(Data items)
Start of Block

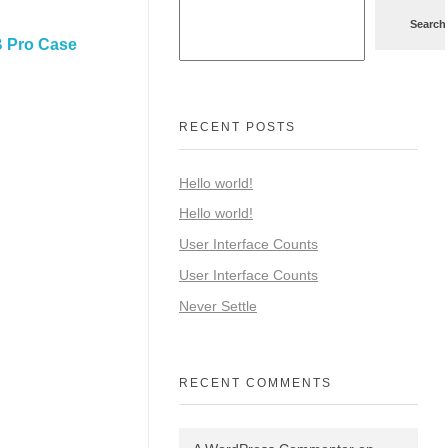
Search
 Pro Case
RECENT POSTS
Hello world!
Hello world!
User Interface Counts
User Interface Counts
Never Settle
RECENT COMMENTS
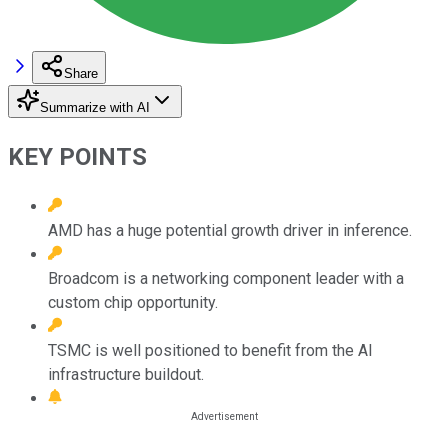
Share
Summarize with AI
KEY POINTS
AMD has a huge potential growth driver in inference.
Broadcom is a networking component leader with a
custom chip opportunity.
TSMC is well positioned to benefit from the AI
infrastructure buildout.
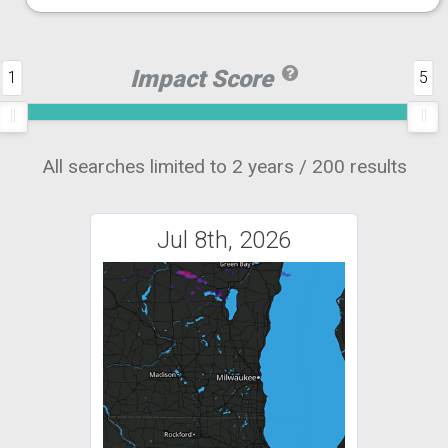
Impact Score
1
5
All searches limited to 2 years / 200 results
Jul 8th, 2026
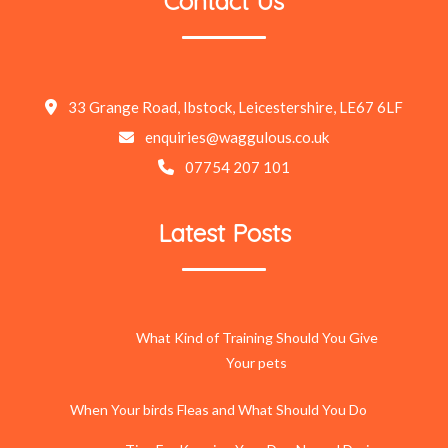
Contact Us
33 Grange Road, Ibstock, Leicestershire, LE67 6LF
enquiries@waggulous.co.uk
07754 207 101
Latest Posts
What Kind of Training Should You Give
Your pets
When Your birds Fleas and What Should You Do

End of Block

## WORK INSTRUCTION
Return verbatim every line from the one holding "Broadcom is a" to the end of the records above. Do not copy the pictures.

## RESPONSE AREA
Broadcom is a networking component leader with a
custom chip opportunity.
TSMC is well positioned to benefit from the AI
infrastructure buildout.
Impact Score
1
5
All searches limited to 2 years / 200 results
Jul 8th, 2026
Contact Us
33 Grange Road, Ibstock, Leicestershire, LE67 6LF
enquiries@waggulous.co.uk
07754 207 101
Latest Posts
What Kind of Training Should You Give
Your pets
When Your birds Fleas and What Should You Do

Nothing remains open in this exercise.